Authorities are investigating online posts allegedly showing Nashville school shooter’s writings
Nov 7, 2023, 6:30 AM
(Metro Nashville Police)
(CNN) — Nashville police say an investigation began Monday morning into three photographs that surfaced online of alleged writings connected to the March shooting at a private Christian school that left three 9-year-olds and three adults dead.
The pictures of writings allegedly from the 28-year-old shooter, who was a former student at The Covenant School, were released by a conservative political commentator Monday.
The photographs come amid an intense legal battle among groups who want evidence – including the writings – released by authorities and parents who say their release will cause further trauma.
One page of the writings appears to be a day’s checklist, while another is filled with angry ramblings. It’s unclear how many more pages of writings there may be, and what the contents of other pages are.
Authorities have previously said they combed through a notebook of writings from the shooter to learn more, and that the shooter had written extensively in a personal notebook about the attack. The attacker was shot and killed by police at the school.
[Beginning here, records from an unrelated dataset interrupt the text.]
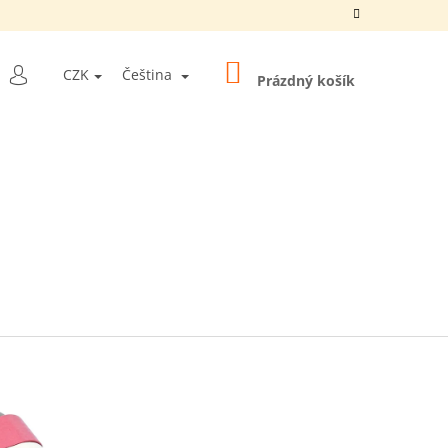
NÁKUPNÍ
LEDAT
CZK
Čeština
KOŠÍK
Prázdný košík
PŘIHLÁŠENÍ
Y "10 BALLS
5 MM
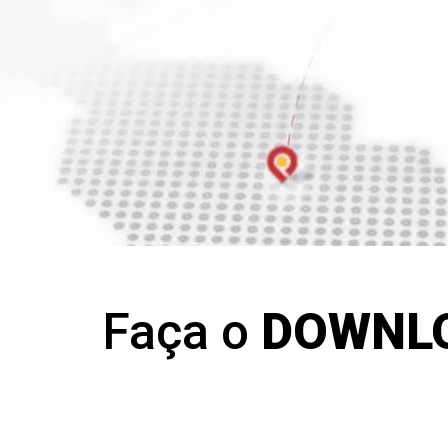
Faça o
DOWNL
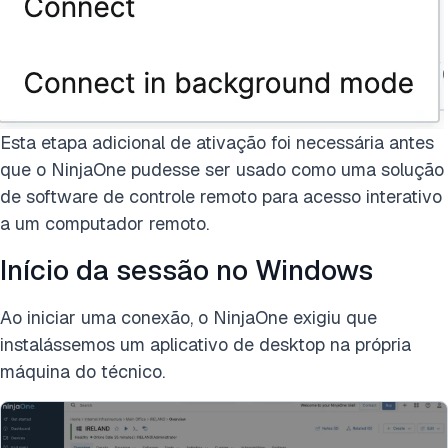
Esta etapa adicional de ativação foi necessária antes
que o NinjaOne pudesse ser usado como uma solução
de software de controle remoto para acesso interativo
a um computador remoto.
Início da sessão no Windows
Ao iniciar uma conexão, o NinjaOne exigiu que
instalássemos um aplicativo de desktop na própria
máquina do técnico.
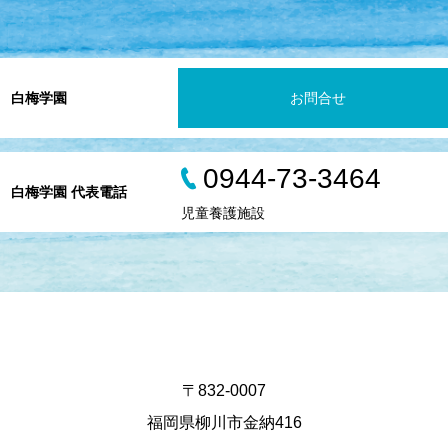
白梅学園
お問合せ
0944-73-3464
白梅学園 代表電話
児童養護施設
〒832-0007
福岡県柳川市金納416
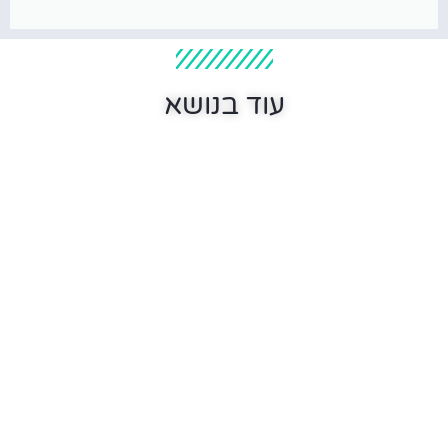
עוד בנושא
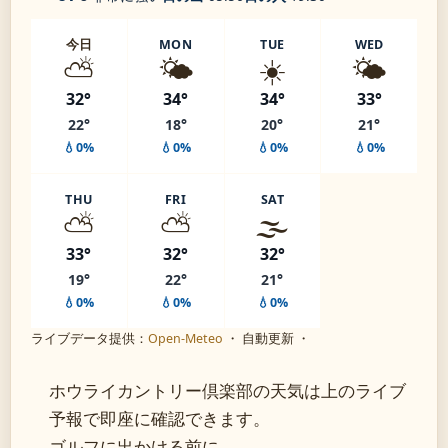
今日
MON
TUE
WED
⛅
🌤️
☀️
🌤️
32°
34°
34°
33°
22°
18°
20°
21°
💧0%
💧0%
💧0%
💧0%
THU
FRI
SAT
⛅
⛅
🌫️
33°
32°
32°
19°
22°
21°
💧0%
💧0%
💧0%
ライブデータ提供：
Open-Meteo
・ 自動更新 ・
ホウライカントリー倶楽部の天気は上のライブ
予報で即座に確認できます。
ゴルフに出かける前に、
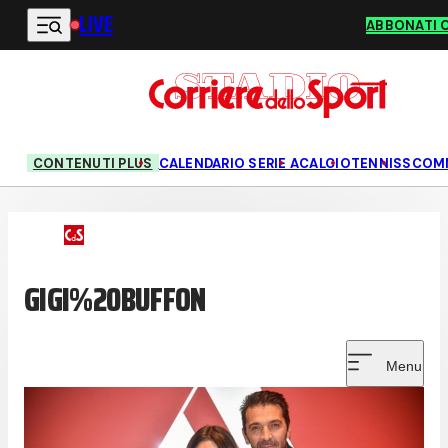
LIVE
Vai al contenuto principale
ABBONATI 
CONTENUTI PLUS
CALENDARIO SERIE A
CALCIO
TENNIS
SCOM
GIGI%20BUFFON
Menu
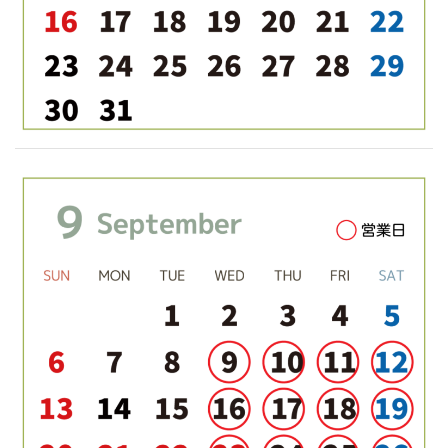
シ
ョ
ン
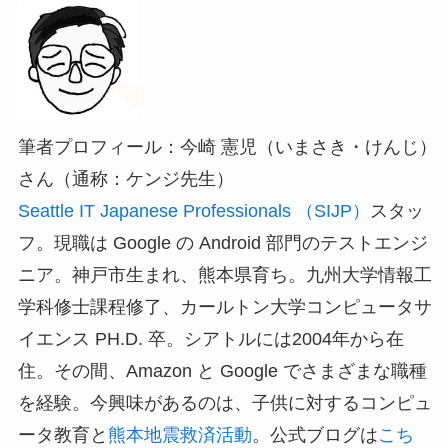
筆者プロフィール：今崎 憲児（いまさき・けんじ）
さん（通称：ケンジ先生）
Seattle IT Japanese Professionals （SIJP）
スタッ
フ。現職は Google の Android 部門のテストエンジ
ニア。神戸市生まれ、熊本県育ち。九州大学情報工
学科修士課程修了、カールトン大学コンピュータサ
イエンス PH.D. 卒。シアトルには2004年から在
住。その間、Amazon と Google でさまざまな職種
を経験。今興味があるのは、子供に対するコンピュ
ータ教育と
熊本地震救済活動
。公式ブログは
こち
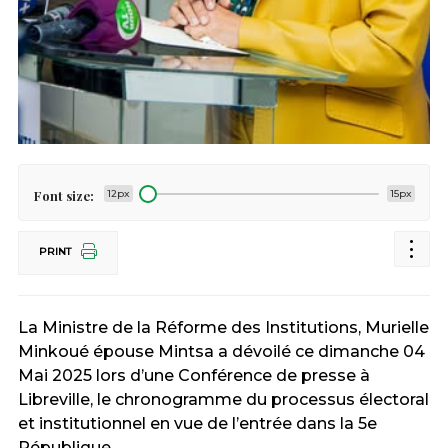
Font size:
12px
15px
PRINT
La Ministre de la Réforme des Institutions, Murielle
Minkoué épouse Mintsa a dévoilé ce dimanche 04
Mai 2025 lors d’une Conférence de presse à
Libreville, le chronogramme du processus électoral
et institutionnel en vue de l’entrée dans la 5e
République.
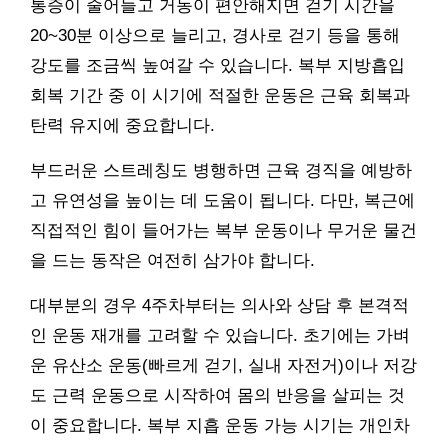
통증이 줄어들고 거동이 편안해지면 걷기 시간을
20~30분 이상으로 늘리고, 경사로 걷기 등을 통해
강도를 조금씩 높여갈 수 있습니다. 복부 지방흡입
회복 기간 중 이 시기에 적절한 운동은 근육 회복과
탄력 유지에 중요합니다.
부드러운 스트레칭도 병행하면 근육 경직을 예방하
고 유연성을 높이는 데 도움이 됩니다. 다만, 복근에
직접적인 힘이 들어가는 복부 운동이나 무거운 물건
을 드는 동작은 여전히 삼가야 합니다.
대부분의 경우 4주차부터는 의사와 상담 후 본격적
인 운동 재개를 고려할 수 있습니다. 초기에는 가벼
운 유산소 운동(빠르게 걷기, 실내 자전거)이나 저강
도 근력 운동으로 시작하여 몸의 반응을 살피는 것
이 중요합니다. 복부 지흡 운동 가능 시기는 개인차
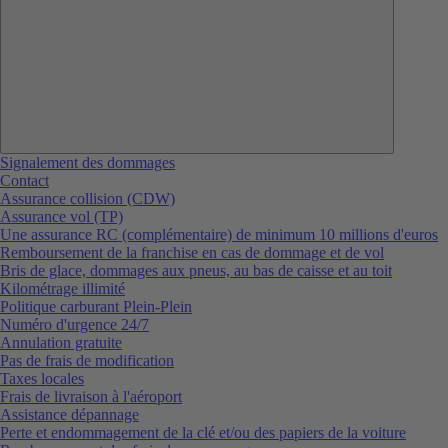
Signalement des dommages
Contact
Assurance collision (CDW)
Assurance vol (TP)
Une assurance RC (complémentaire) de minimum 10 millions d'euros
Remboursement de la franchise en cas de dommage et de vol
Bris de glace, dommages aux pneus, au bas de caisse et au toit
Kilométrage illimité
Politique carburant Plein-Plein
Numéro d'urgence 24/7
Annulation gratuite
Pas de frais de modification
Taxes locales
Frais de livraison à l'aéroport
Assistance dépannage
Perte et endommagement de la clé et/ou des papiers de la voiture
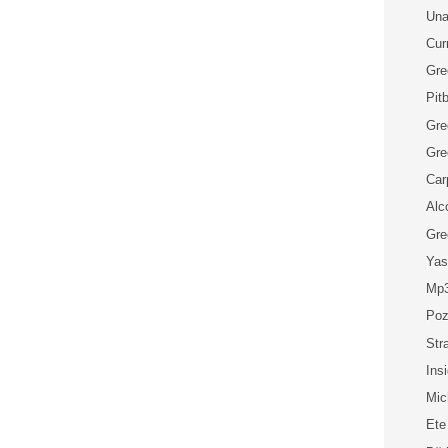
Una
Cur
Gre
Pitb
Gre
Gre
Car
Alc
Gre
Yas
Mp3
Poz
Str
Ins
Mic
Ete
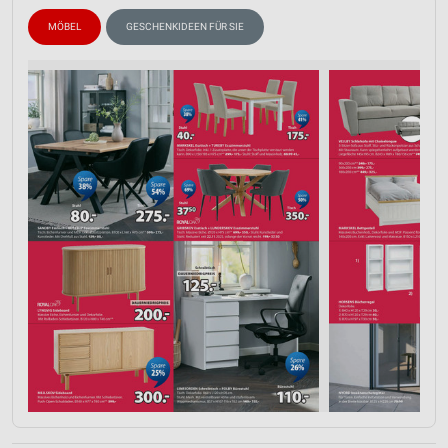
MÖBEL
GESCHENKIDEEN FÜR SIE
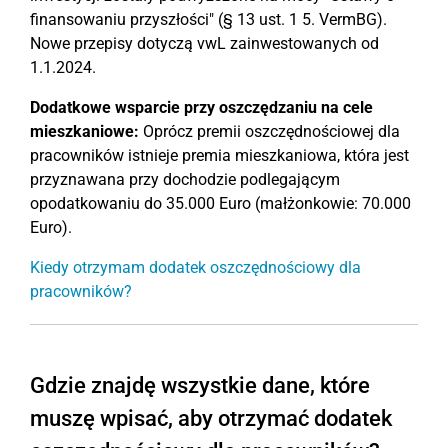
finansowaniu przyszłości" (§ 13 ust. 1 5. VermBG).
Nowe przepisy dotyczą vwL zainwestowanych od
1.1.2024.
Dodatkowe wsparcie przy oszczędzaniu na cele
mieszkaniowe:
Oprócz premii oszczędnościowej dla
pracowników istnieje premia mieszkaniowa, która jest
przyznawana przy dochodzie podlegającym
opodatkowaniu do 35.000 Euro (małżonkowie: 70.000
Euro).
Kiedy otrzymam dodatek oszczędnościowy dla
pracowników?
Gdzie znajdę wszystkie dane, które
muszę wpisać, aby otrzymać dodatek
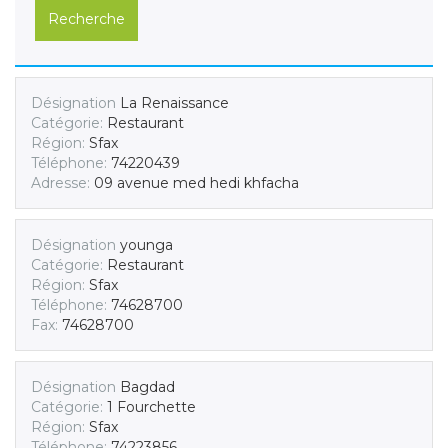
Recherche
Désignation
La Renaissance
Catégorie:
Restaurant
Région:
Sfax
Téléphone:
74220439
Adresse:
09 avenue med hedi khfacha
Désignation
younga
Catégorie:
Restaurant
Région:
Sfax
Téléphone:
74628700
Fax:
74628700
Désignation
Bagdad
Catégorie:
1 Fourchette
Région:
Sfax
Téléphone:
74223856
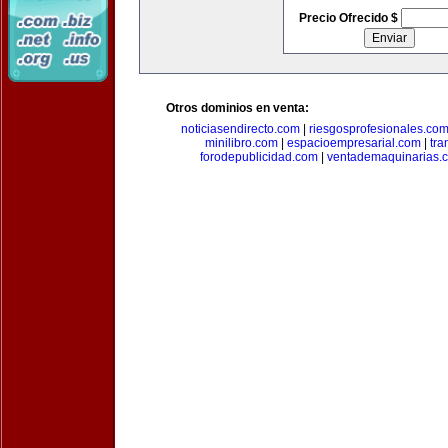
Precio Ofrecido $
Otros dominios en venta:
noticiasendirecto.com
|
riesgosprofesionales.co
minilibro.com
|
espacioempresarial.com
|
tra
forodepublicidad.com
|
ventademaquinarias.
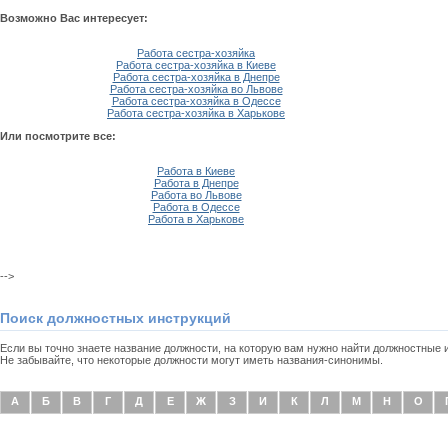
Возможно Вас интересует:
Работа сестра-хозяйка
Работа сестра-хозяйка в Киеве
Работа сестра-хозяйка в Днепре
Работа сестра-хозяйка во Львове
Работа сестра-хозяйка в Одессе
Работа сестра-хозяйка в Харькове
Или посмотрите все:
Работа в Киеве
Работа в Днепре
Работа во Львове
Работа в Одессе
Работа в Харькове
-->
Поиск должностных инструкций
Если вы точно знаете название должности, на которую вам нужно найти должностные
Не забывайте, что некоторые должности могут иметь названия-синонимы.
А
Б
В
Г
Д
Е
Ж
З
И
К
Л
М
Н
О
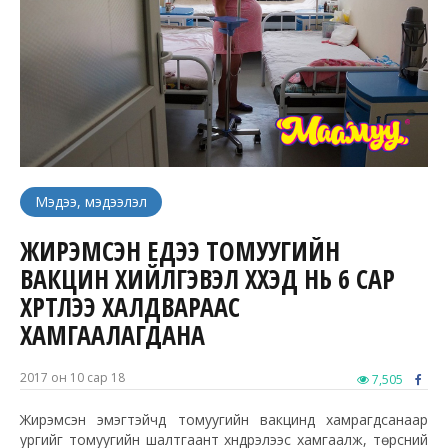
Мэдээ, мэдээлэл
ЖИРЭМСЭН ҮЕДЭЭ ТОМУУГИЙН
ВАКЦИН ХИЙЛГЭВЭЛ ХҮҮХЭД НЬ 6 САР
ХҮРТЛЭЭ ХАЛДВАРААС
ХАМГААЛАГДАНА
2017 он 10 сар 18
7,505
Жирэмсэн эмэгтэйчүүд томуугийн вакцинд хамрагдсанаар
ургийг томуугийн шалтгаант хүндрэлээс хамгаалж, төрсний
CNN is reviewing the images and attempting to verify their authenticity.
CNN has also previously reported about journals authorities found from the shooter which were described as being related to “school shootings; firearm courses.”
In a statement, Mayor Freddie O’Connell said he directed the city’s law department to conduct an investigation into “how these images could have been released.”
“That investigation may involve local, state, and federal authorities,” the mayor said. “I am deeply concerned with the safety, security, and well-being of the Covenant families and all Nashvillians who are grieving.”
An attorney for the shooter’s parents was unable to authenticate the writings, telling CNN in a statement, “we did not release them,” and that they have never seen the shooter’s writings.
Federal authorities would not comment on the authenticity of the documents.
“As this matter is being addressed by the courts, the FBI will not be commenting on the reported documents,” the FBI said.
The shooter’s writings have been part of a monthslong legal fight playing out in Nashville over the release of documents and records related to the March 27 shooting.
The case involves requests for public records filed by gun rights advocates and news organizations that are seeking to compel Nashville’s city government to disclose writings left behind by the shooter that could shed light on the motive for the attack – which could include the shooter’s journals and a suicide note.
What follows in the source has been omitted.